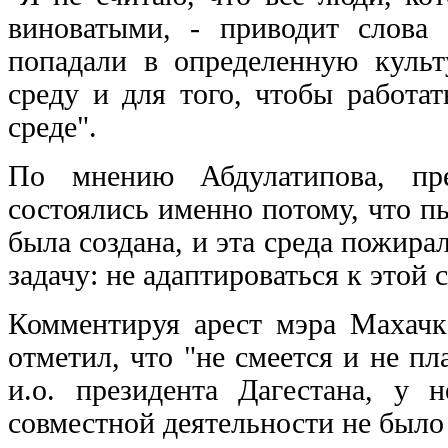
виноватыми, - приводит слова
попадали в определенную куль
среду и для того, чтобы работа
среде".
По мнению Абдулатипова, пре
состоялись именно потому, что пы
была создана, и эта среда пожира
задачу: не адаптироваться к этой с
Комментируя арест мэра Махачк
отметил, что "не смеется и не пл
и.о. президента Дагестана, у
совместной деятельности не было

--

◆ What is needed
Give back the whole listing exactly as written. Do not include any picture.

◆ Response for this exercise
виноватыми, - приводит слова
попадали в определенную куль
среду и для того, чтобы работа
среде".
По мнению Абдулатипова, пре
состоялись именно потому, что пы
была создана, и эта среда пожира
задачу: не адаптироваться к этой с
Комментируя арест мэра Махачк
отметил, что "не смеется и не пл
и.о. президента Дагестана, у
совместной деятельности не было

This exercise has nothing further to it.